Pirates hope top-pick Cole becomes big league ace

It didn’t matter to the Pittsburgh Pirates that Gerrit Cole was

not the ace of his college team’s staff.

To them, the hard-throwing right-hander from UCLA will develop

into a major league ace – something the franchise hasn’t

consistently had for years.

Despite Cole having his worst statistical season of his three

years at UCLA, Pittsburgh selected him with the first pick of the

baseball draft Monday night, adding another power arm to a system

that’s been infused with a much-needed jolt during the last 12

months.

”Scouting is about projection,” Pirates general manager Neal

Huntington said. ”It’s about looking into the future and

understanding what we believe a player will be in two, four, six,

eight, 10 years from now. The performance this year goes into it,

but ultimately he’s a big, strong right-hander with quality stuff

and quality competitiveness.

Cole was a freshman All-American at UCLA after not signing with

the Yankees, who took him 28th overall out of high school in 2008.

He went 6-8 with a 3.31 ERA this year, but his stuff was too good

for the Pirates to pass up.

”He was the guy we believe can make the biggest impact in our

organization,” Huntington said.

Former Pittsburgh general manager Dave Littlefield said after

the first round of the draft in 2002 that No. 1 overall pick Bryan

Bullington projected out to be ”a No. 3 starter” in the major

leagues.

Cole – by the numbers, at least – was the No. 3 starter for UCLA

this season. Teammate Trevor Bauer had a far superior statistical

season (13-2, 1.25 ERA, 203 strikeouts, .154 batting average

against) and went third to Arizona. Freshman right-hander Adam

Plutko also had a better ERA and batting average against than

Cole.

But when you consistently throw into the upper-90s – nudging 100

and rarely dropping below 95, even in the later innings of starts –

that type of potential excites teams.

”Looking at Gerrit, he has the physical size and tools,”

Pirates scouting director Greg Smith said. ”But not only do you

need to have the weapons, you have to be able to harness that

moving forward.
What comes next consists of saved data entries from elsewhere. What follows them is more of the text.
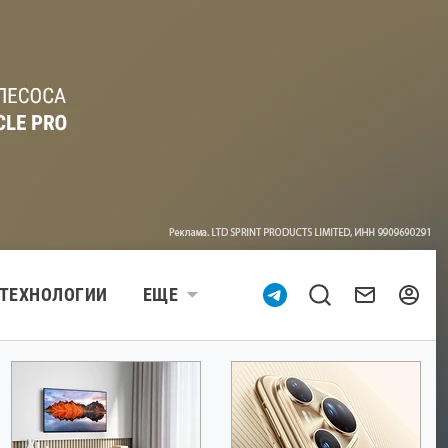
ТЕХНОЛОГИИ
ЕЩЕ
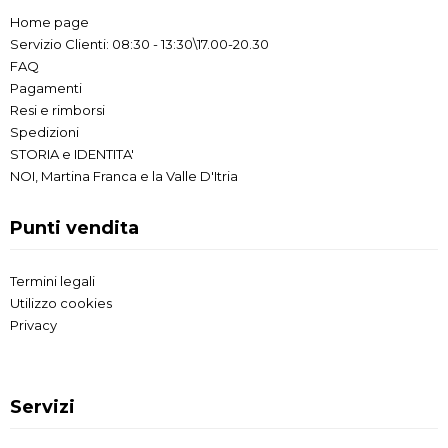
Home page
Servizio Clienti: 08:30 - 13:30\17.00-20.30
FAQ
Pagamenti
Resi e rimborsi
Spedizioni
STORIA e IDENTITA'
NOI, Martina Franca e la Valle D'Itria
Punti vendita
Termini legali
Utilizzo cookies
Privacy
Servizi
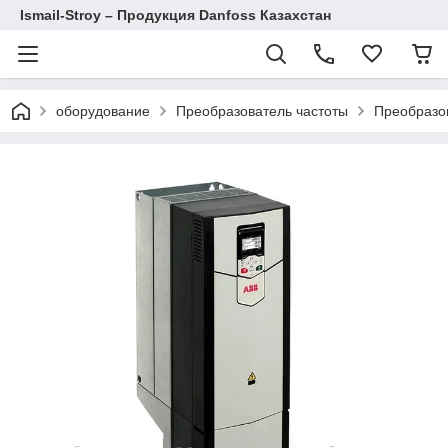
Ismail-Stroy – Продукция Danfoss Казахстан
оборудование
Преобразователь частоты
Преобразо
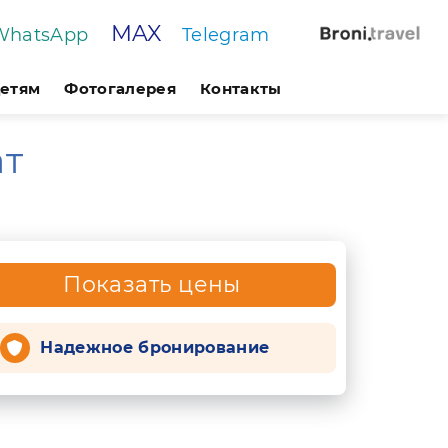
MAX
WhatsApp
Telegram
етям
Фотогалерея
Контакты
ат
Показать цены
Надежное бронирование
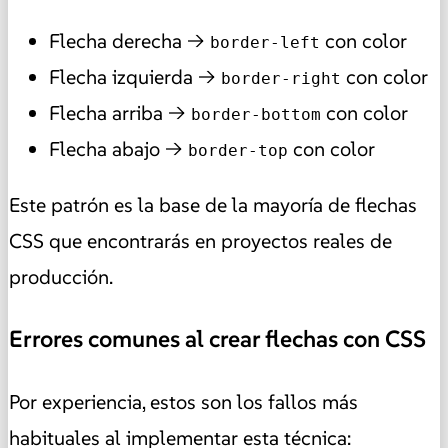
Flecha derecha →
con color
border-left
Flecha izquierda →
con color
border-right
Flecha arriba →
con color
border-bottom
Flecha abajo →
con color
border-top
Este patrón es la base de la mayoría de flechas
CSS que encontrarás en proyectos reales de
producción.
Errores comunes al crear flechas con CSS
Por experiencia, estos son los fallos más
habituales al implementar esta técnica:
Gerrit has the mentality, the makeup, the

competitiveness, a lot of the ingredients that make up a quality

starting pitcher down the road.”

Cole called Bauer after his teammate was drafted, and the two

congratulated each other. Bauer likely improved his draft stock

based on his numbers; with Cole, it was more about the raw skills

and a delivery that is thought to lead to durability.

”Obviously, this year wasn’t up to my standards, but I tried to

not think about it,” Cole said. ”I just control what I can

control and let the teams do their evaluation.”

This is the fourth time in 25 years the Pirates selected No. 1

overall. The results from their previous three attempts ranged from

the mediocre – third baseman Jeff King in 1986 and pitcher Kris

Benson 10 years later – to the full-out bust (Bullington).

In the months leading to the draft, there was no clear-cut No. 1

overall pick, with Cole, Rice third baseman Anthony Rendon was

considered a potential No. 1 pick, as were University of Virginia

left-hander Danny Hultzen and Kansas high school outfielder Bubba

Starling all being mentioned.

”We walked through a handful of players in all four quadrants

of the board,” Huntington said, referring to college and high

school pitching and position players. ”And at the end of the day,

our guys felt very strongly about Gerrit, and that’s the direction

we went.”

Pittsburgh is mired in a North American major professional

sports record 18 consecutive losing seasons and without a Cy Young

winner since 1990. This is the fourth draft under the regime of

team president Frank Coonelly, Huntington and the Nutting family as

the team’s majority owner.

Breaking with its history to that point, Pittsburgh has been a

big spender lately in the draft. Cole is represented by Scott

Boras. When the Pirates drafted Vanderbilt third baseman Pedro

Alvarez second overall in 2008, negotiations got contentious, with

Boras and Coonelly exchanging verbal barbs.

”Signability is an issue with every player that comes off the

board in the first round,” Huntington said. ”We’re going to work

hard and we’re going to fight to find a common ground that makes

sense for both sides. We believe at the end of the day we’ll get a

deal done.”

Last season, the Pirates gave No. 2 overall pick Jameson Taillon

a $6.5 million bonus and fellow right-hander Stetson Allie, their

second-round pick. They also paid $2.6 million to secure

16-year-old Mexican right-hander Luis Heredia last summer.

”I’m going to let Pittsburgh and their guys do their

evaluations,” Cole said. ”Obviously, you want the business side

of things go as smoothly as possible, but I understand the business

side after having gone through it once already, so I feel like I’m

prepared.

”We have to take care of business throughout the summer, and it

will probably eventually take care of itself.”